▶ **Work to be completed**:
Within the records, say how many lines include the word "Task"; the answer should be the number and no more.
===== Data for processing
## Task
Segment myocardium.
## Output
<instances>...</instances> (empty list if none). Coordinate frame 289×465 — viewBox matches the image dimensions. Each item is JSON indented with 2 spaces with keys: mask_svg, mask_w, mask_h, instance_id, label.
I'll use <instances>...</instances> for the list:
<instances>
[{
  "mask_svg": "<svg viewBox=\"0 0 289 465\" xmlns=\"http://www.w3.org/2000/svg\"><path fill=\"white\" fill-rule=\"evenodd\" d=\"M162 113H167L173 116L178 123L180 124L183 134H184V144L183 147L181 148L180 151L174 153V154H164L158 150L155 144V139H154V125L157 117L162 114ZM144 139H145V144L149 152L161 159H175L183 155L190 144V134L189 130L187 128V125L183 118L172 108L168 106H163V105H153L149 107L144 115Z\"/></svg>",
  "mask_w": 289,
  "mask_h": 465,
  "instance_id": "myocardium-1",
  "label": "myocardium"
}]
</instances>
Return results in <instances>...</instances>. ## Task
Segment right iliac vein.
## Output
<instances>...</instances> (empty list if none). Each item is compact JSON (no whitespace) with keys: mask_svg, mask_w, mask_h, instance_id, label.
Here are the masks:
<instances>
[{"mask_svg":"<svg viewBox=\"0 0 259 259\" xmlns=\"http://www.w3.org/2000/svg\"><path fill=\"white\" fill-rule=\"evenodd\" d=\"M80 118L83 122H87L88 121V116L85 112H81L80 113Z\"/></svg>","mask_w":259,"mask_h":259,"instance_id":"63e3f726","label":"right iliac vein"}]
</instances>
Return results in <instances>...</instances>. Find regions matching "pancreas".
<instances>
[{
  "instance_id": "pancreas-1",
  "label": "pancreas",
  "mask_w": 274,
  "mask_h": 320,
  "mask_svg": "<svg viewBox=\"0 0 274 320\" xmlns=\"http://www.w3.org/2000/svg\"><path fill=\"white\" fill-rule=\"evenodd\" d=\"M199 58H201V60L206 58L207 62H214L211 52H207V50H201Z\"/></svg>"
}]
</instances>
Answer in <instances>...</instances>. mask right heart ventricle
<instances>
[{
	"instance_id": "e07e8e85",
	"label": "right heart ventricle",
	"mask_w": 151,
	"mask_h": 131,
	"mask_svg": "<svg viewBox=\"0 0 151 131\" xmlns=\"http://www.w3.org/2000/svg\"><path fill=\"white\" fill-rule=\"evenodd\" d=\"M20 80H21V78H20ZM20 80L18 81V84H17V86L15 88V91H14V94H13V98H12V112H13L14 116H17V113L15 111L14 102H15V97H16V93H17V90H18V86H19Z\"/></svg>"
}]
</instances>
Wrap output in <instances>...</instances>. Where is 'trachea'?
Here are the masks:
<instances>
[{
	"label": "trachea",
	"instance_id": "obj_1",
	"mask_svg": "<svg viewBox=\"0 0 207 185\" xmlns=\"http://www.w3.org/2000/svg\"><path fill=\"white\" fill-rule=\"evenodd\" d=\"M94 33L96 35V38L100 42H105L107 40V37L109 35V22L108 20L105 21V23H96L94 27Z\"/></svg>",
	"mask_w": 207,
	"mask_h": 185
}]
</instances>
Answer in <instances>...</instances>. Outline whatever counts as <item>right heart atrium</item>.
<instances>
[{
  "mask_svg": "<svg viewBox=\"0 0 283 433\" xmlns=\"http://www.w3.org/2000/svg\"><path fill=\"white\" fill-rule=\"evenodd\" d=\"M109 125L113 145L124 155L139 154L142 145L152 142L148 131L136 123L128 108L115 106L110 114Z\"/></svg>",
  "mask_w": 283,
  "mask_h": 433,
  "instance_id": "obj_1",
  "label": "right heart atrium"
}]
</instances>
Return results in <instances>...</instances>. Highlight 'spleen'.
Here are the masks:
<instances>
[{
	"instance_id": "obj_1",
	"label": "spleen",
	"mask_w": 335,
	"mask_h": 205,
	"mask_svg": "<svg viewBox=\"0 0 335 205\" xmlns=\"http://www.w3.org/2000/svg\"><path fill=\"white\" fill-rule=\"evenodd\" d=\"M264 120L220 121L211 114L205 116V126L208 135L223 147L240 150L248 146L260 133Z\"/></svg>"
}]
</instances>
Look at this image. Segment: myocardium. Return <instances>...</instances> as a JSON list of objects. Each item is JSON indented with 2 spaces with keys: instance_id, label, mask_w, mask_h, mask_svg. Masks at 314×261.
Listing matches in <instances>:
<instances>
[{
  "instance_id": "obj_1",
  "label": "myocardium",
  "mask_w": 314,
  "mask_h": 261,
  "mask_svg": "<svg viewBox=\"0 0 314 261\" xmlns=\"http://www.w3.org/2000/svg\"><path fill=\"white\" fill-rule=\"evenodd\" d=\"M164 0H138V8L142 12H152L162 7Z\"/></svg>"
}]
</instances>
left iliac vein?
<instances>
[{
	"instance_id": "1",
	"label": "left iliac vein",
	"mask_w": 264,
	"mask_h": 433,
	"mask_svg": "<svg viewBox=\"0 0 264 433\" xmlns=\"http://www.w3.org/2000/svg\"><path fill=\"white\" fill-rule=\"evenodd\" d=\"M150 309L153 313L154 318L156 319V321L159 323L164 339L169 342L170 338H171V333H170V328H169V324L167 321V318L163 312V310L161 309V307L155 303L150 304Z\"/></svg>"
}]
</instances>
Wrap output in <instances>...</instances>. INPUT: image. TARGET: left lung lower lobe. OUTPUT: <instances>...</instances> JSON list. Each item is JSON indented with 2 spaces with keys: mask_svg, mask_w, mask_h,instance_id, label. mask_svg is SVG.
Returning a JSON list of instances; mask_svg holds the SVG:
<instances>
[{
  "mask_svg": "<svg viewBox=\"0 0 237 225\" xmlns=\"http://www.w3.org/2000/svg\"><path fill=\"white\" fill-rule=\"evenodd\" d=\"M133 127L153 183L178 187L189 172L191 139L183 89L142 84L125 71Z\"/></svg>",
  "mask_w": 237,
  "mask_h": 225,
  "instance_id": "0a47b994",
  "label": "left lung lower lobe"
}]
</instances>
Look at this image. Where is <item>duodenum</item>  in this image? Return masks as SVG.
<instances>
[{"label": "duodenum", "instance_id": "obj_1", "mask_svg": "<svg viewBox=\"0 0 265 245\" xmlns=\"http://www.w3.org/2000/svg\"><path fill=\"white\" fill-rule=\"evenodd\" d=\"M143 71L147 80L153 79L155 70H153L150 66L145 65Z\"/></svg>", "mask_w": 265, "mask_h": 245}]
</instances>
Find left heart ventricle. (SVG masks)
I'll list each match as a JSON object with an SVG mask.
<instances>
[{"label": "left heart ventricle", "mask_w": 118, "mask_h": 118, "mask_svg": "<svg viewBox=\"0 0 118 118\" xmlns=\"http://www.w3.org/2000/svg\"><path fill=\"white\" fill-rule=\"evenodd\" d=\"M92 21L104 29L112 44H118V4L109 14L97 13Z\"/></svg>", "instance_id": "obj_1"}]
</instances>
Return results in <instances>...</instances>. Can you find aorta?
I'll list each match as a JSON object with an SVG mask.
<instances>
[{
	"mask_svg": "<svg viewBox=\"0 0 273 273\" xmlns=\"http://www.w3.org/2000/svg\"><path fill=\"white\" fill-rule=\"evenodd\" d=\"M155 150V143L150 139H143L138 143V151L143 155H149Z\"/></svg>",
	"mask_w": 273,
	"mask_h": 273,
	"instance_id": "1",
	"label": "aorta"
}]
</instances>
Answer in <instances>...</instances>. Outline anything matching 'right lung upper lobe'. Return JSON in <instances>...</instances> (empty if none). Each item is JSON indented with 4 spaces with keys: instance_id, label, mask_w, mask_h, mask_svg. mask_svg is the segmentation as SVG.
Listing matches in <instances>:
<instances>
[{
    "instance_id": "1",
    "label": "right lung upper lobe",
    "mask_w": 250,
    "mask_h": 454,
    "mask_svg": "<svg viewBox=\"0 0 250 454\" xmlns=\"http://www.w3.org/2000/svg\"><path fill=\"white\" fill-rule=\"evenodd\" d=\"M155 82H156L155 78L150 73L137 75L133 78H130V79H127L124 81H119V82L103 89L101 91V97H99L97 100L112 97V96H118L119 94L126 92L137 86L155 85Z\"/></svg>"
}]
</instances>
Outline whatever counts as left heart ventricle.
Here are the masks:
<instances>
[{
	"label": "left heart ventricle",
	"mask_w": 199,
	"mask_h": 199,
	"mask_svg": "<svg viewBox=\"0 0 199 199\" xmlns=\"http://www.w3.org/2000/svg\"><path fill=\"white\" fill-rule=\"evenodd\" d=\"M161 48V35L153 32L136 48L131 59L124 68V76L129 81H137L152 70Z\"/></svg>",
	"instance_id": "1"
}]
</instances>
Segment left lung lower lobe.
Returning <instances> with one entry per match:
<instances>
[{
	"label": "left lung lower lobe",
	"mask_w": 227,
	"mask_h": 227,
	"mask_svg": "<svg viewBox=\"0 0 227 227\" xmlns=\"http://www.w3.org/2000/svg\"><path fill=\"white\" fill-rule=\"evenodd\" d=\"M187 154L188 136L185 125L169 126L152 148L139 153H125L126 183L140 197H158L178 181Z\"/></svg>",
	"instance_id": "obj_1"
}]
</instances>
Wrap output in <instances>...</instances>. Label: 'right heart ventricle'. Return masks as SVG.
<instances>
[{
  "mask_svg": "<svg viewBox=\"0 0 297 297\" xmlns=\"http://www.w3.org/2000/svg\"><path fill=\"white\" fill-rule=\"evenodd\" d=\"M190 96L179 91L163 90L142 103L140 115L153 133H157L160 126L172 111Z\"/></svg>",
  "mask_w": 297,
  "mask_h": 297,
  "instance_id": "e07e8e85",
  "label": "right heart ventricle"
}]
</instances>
==========
▶ **Answer space**:
2